Wobei FContent der Inhalt ist.


----------



## Sneakmaster (27. Juli 2004)

Und wie kann ich zeilenweise dann wieder auslesen?
Wie läuft das mit dem Speichern eigentl. ab,überschreibt er oder hägt er den eintrag an den bestehenden an?

Könntest du mir evtl. den code näher erklären,da ich noch'n bissl am Anfang stehe?
Möchte nur wissen, was die einzelnen Befehle bedeuten.
Und wofür steht das "As #1" beim schreiben?


----------



## XsilentX (27. Juli 2004)

Hast du ICQ oder benützt du mIRC?
Dann meld ich mich nach der Arbeit und kann dir ein wenig helfen.


----------



## Sneakmaster (27. Juli 2004)

Ne hab ich leider nicht, bin zur Zeit auch auf Arbeit.
Muss mich dann sowie so erst einmal um meinen PC kümmern, weil er beim letzten WinXP Update übers Netz wegen ein paar nicht auffindbare Viren abgeschmiert ist
  

aber kannst mir ja auch ne mail senden.
thx für deine Hilfsbereitschaft.


----------



## XsilentX (27. Juli 2004)

Okay ich schreib dir mal ne Mail wenn ich zuhause bin.
TIP: F1 hilft mir im VBA sehr oft.

mfg Simon


----------



## Shakie (27. Juli 2004)

Also um einen Chat zu programmieren gibt es *wesentlich* hübschere Methoden als das ständige Zugreifen auf eine Datei.
Es gibt da zum Beispiel das Winsock-Steuerelement.
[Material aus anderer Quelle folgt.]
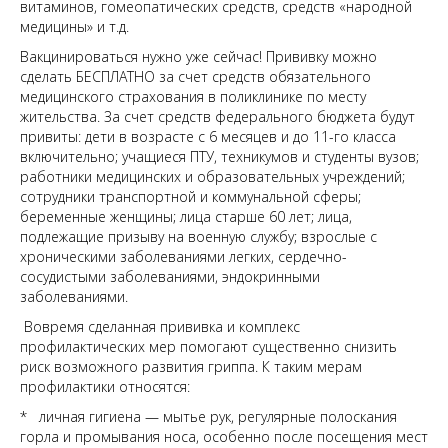
витаминов, гомеопатических средств, средств «народной
медицины» и т.д.
Вакцинироваться нужно уже сейчас! Прививку можно
сделать БЕСПЛАТНО за счет средств обязательного
медицинского страхования в поликлинике по месту
жительства. За счет средств федерального бюджета будут
привиты: дети в возрасте с 6 месяцев и до 11-го класса
включительно; учащиеся ПТУ, техникумов и студенты вузов;
работники медицинских и образовательных учреждений;
сотрудники транспортной и коммунальной сферы;
беременные женщины; лица старше 60 лет; лица,
подлежащие призыву на военную службу; взрослые с
хроническими заболеваниями легких, сердечно-
сосудистыми заболеваниями, эндокринными
заболеваниями.
Вовремя сделанная прививка и комплекс
профилактических мер помогают существенно снизить
риск возможного развития гриппа. К таким мерам
профилактики относятся:
* личная гигиена — мытье рук, регулярные полоскания
горла и промывания носа, особенно после посещения мест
Tipps dazu gibt's hier im Forum, einfach Suche verwenden oder diese Links hier ausprobieren:
Link 1
Link 2
Link 3
Link 4 - Tutorial für simplen Chat mittels Winsock
Link 5


----------



## Sneakmaster (27. Juli 2004)

Hey die Links sind echt supi thx.
Aber ich wollte damit dann auch gleich das Programmieren von ein- und auslesen von Daten aus einer Datei üben.
Werd mich dann danach mit Winsock beschäftigen.

Ist es denn überhaupt möglich daten in eine bestimmte Zeile zu speichern?


----------



## Shakie (27. Juli 2004)

Du kannst Daten ans Ende der Datei anhängen. Das Speichern in eine bestimmte Zeile ist nur möglich, wenn du die Datei jedesmal per Code Zeile für kopierst und dann an der entsprechenden Stelle die Zeile einfügst.


----------